**EXTRACTED DATA**
---
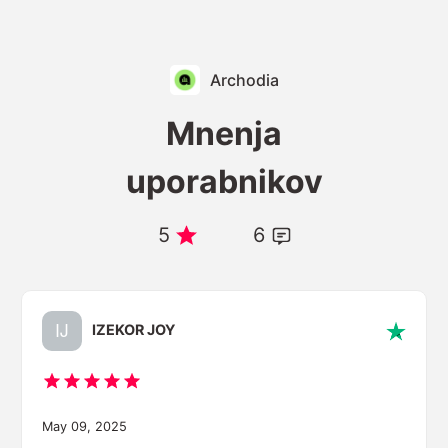
Archodia
Mnenja
uporabnikov
5
6
IZEKOR JOY
May 09, 2025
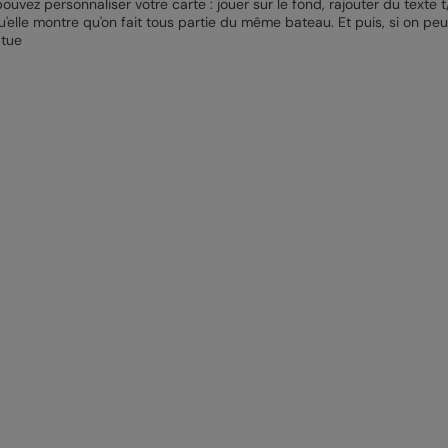
ouvez personnaliser votre carte : jouer sur le fond, rajouter du texte t
qu'elle montre qu'on fait tous partie du même bateau. Et puis, si on p
 tue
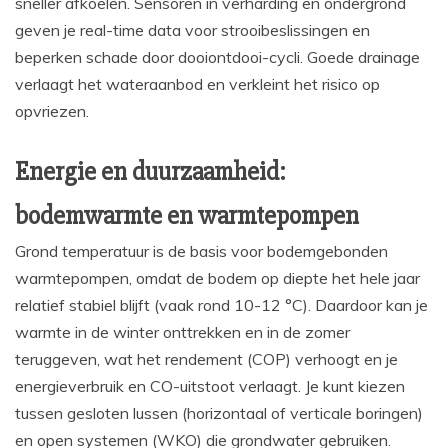
sneller afkoelen. Sensoren in verharding en ondergrond
geven je real-time data voor strooibeslissingen en
beperken schade door dooiontdooi-cycli. Goede drainage
verlaagt het wateraanbod en verkleint het risico op
opvriezen.
Energie en duurzaamheid:
bodemwarmte en warmtepompen
Grond temperatuur is de basis voor bodemgebonden
warmtepompen, omdat de bodem op diepte het hele jaar
relatief stabiel blijft (vaak rond 10-12 °C). Daardoor kan je
warmte in de winter onttrekken en in de zomer
teruggeven, wat het rendement (COP) verhoogt en je
energieverbruik en CO-uitstoot verlaagt. Je kunt kiezen
tussen gesloten lussen (horizontaal of verticale boringen)
en open systemen (WKO) die grondwater gebruiken.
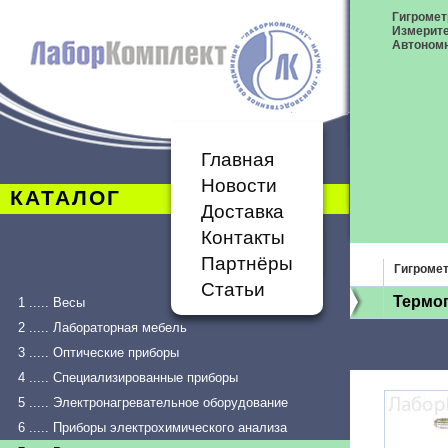
Гигромет
Измерит
Автономн
Главная
Новости
КАТАЛОГ
Доставка
Контакты
Партнёры
Гигроме
Статьи
Термог
1 ..... Весы
2 ..... Лабораторная мебель
3 ..... Оптические приборы
4 ..... Специализированные приборы
5 ..... Электронагревательное оборудование
6 ..... Приборы электрохимического анализа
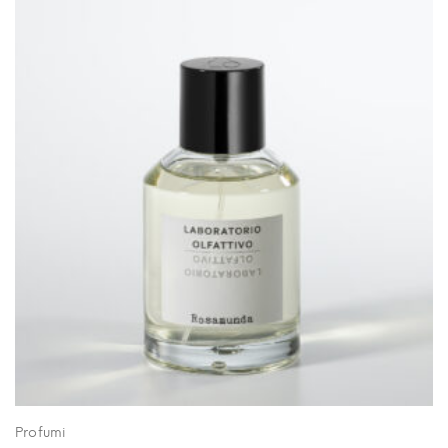
Profumi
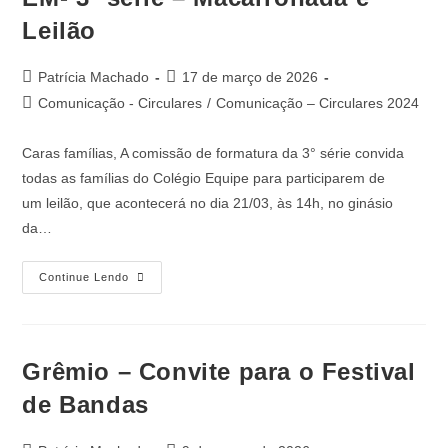
Leilão
Patrícia Machado
17 de março de 2026
Comunicação - Circulares
/
Comunicação – Circulares 2024
Caras famílias, A comissão de formatura da 3° série convida
todas as famílias do Colégio Equipe para participarem de
um leilão, que acontecerá no dia 21/03, às 14h, no ginásio
da…
Continue Lendo
Grêmio – Convite para o Festival
de Bandas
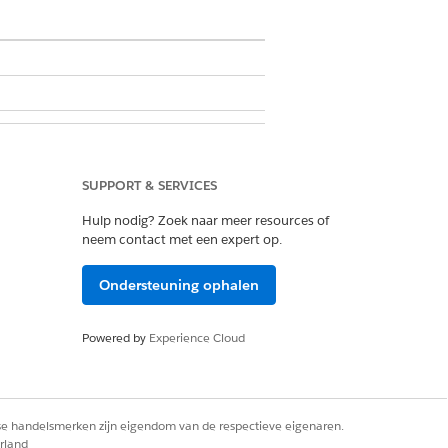
ken
SUPPORT & SERVICES
Hulp nodig? Zoek naar meer resources of
k nadat u deze hebt voltooid.
neem contact met een expert op.
Ondersteuning ophalen
Powered by
Experience Cloud
rse handelsmerken zijn eigendom van de respectieve eigenaren.
n acties toevoegen aan Lightning
rland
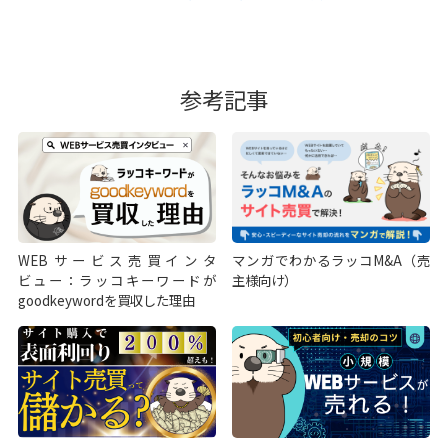
参考記事
WEBサービス売買インタ
マンガでわかるラッコM&A（売
ビュー：ラッコキーワードが
主様向け）
goodkeywordを買収した理由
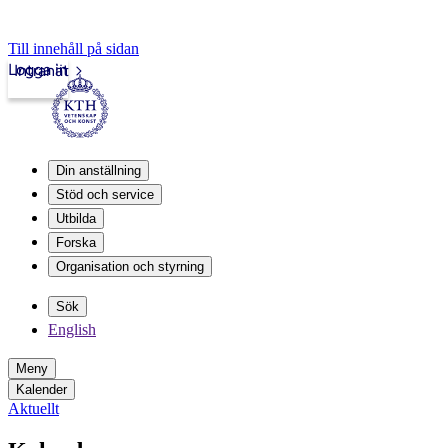
Till innehåll på sidan
Logga in
Intranät
Din anställning
Stöd och service
Utbilda
Forska
Organisation och styrning
Sök
English
Meny
Kalender
Aktuellt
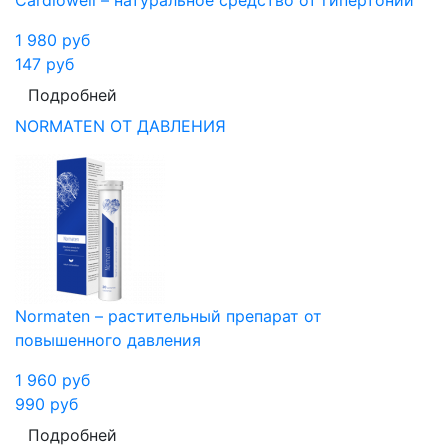
1 980
руб
147
руб
Подробней
NORMATEN ОТ ДАВЛЕНИЯ
Normaten – растительный препарат от
повышенного давления
1 960
руб
990
руб
Подробней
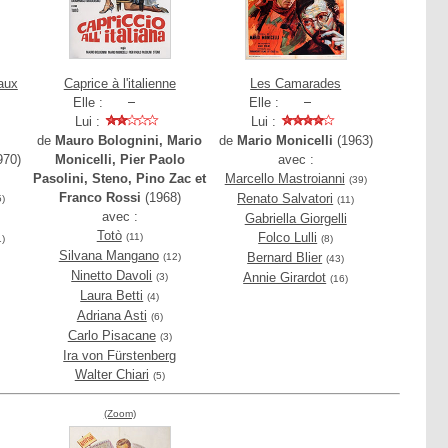
'aux
Caprice à l'italienne
Les Camarades
Elle :
Elle :
Lui :
Lui :
de
Mauro Bolognini, Mario
de
Mario Monicelli
(1963)
970)
Monicelli, Pier Paolo
avec :
Pasolini, Steno, Pino Zac et
Marcello Mastroianni
(39)
Franco Rossi
(1968)
Renato Salvatori
5)
(11)
avec :
Gabriella Giorgelli
Totò
Folco Lulli
(11)
1)
(8)
Silvana Mangano
Bernard Blier
(12)
(43)
Ninetto Davoli
Annie Girardot
(3)
(16)
Laura Betti
(4)
Adriana Asti
(6)
Carlo Pisacane
(3)
Ira von Fürstenberg
Walter Chiari
(5)
(Zoom)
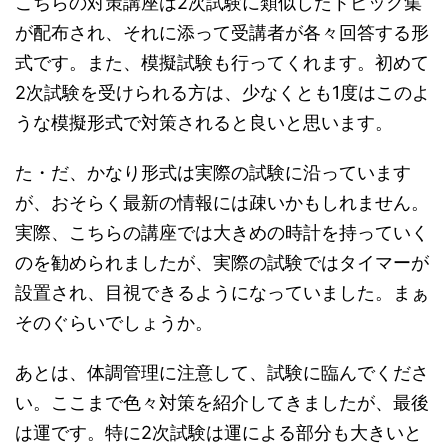
こちらの対策講座は2次試験に類似したトピック集
が配布され、それに添って受講者が各々回答する形
式です。また、模擬試験も行ってくれます。初めて
2次試験を受けられる方は、少なくとも1度はこのよ
うな模擬形式で対策されると良いと思います。
た・だ、かなり形式は実際の試験に沿っています
が、おそらく最新の情報には疎いかもしれません。
実際、こちらの講座では大きめの時計を持っていく
のを勧められましたが、実際の試験ではタイマーが
設置され、目視できるようになっていました。まぁ
そのぐらいでしょうか。
あとは、体調管理に注意して、試験に臨んでくださ
い。ここまで色々対策を紹介してきましたが、最後
は運です。特に2次試験は運による部分も大きいと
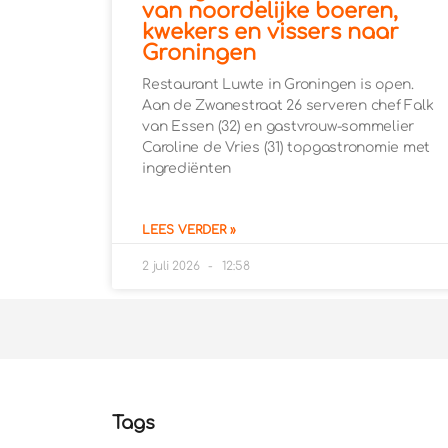
van noordelijke boeren,
kwekers en vissers naar
Groningen
Restaurant Luwte in Groningen is open.
Aan de Zwanestraat 26 serveren chef Falk
van Essen (32) en gastvrouw-sommelier
Caroline de Vries (31) topgastronomie met
ingrediënten
LEES VERDER »
2 juli 2026
12:58
Tags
---
**ASSIGNMENT**
Everything from the line with "2次試験を受けられる方は、少なくとも1度はこのよ" through the end of the records above, and nothing else, is to be quoted exactly; please leave the pictures out.

**SOLUTION TO THIS EXERCISE**
2次試験を受けられる方は、少なくとも1度はこのよ
うな模擬形式で対策されると良いと思います。
た・だ、かなり形式は実際の試験に沿っています
が、おそらく最新の情報には疎いかもしれません。
実際、こちらの講座では大きめの時計を持っていく
のを勧められましたが、実際の試験ではタイマーが
設置され、目視できるようになっていました。まぁ
そのぐらいでしょうか。
あとは、体調管理に注意して、試験に臨んでくださ
い。ここまで色々対策を紹介してきましたが、最後
は運です。特に2次試験は運による部分も大きいと
van noordelijke boeren,
kwekers en vissers naar
Groningen
Restaurant Luwte in Groningen is open.
Aan de Zwanestraat 26 serveren chef Falk
van Essen (32) en gastvrouw-sommelier
Caroline de Vries (31) topgastronomie met
ingrediënten
LEES VERDER »
2 juli 2026
12:58
Tags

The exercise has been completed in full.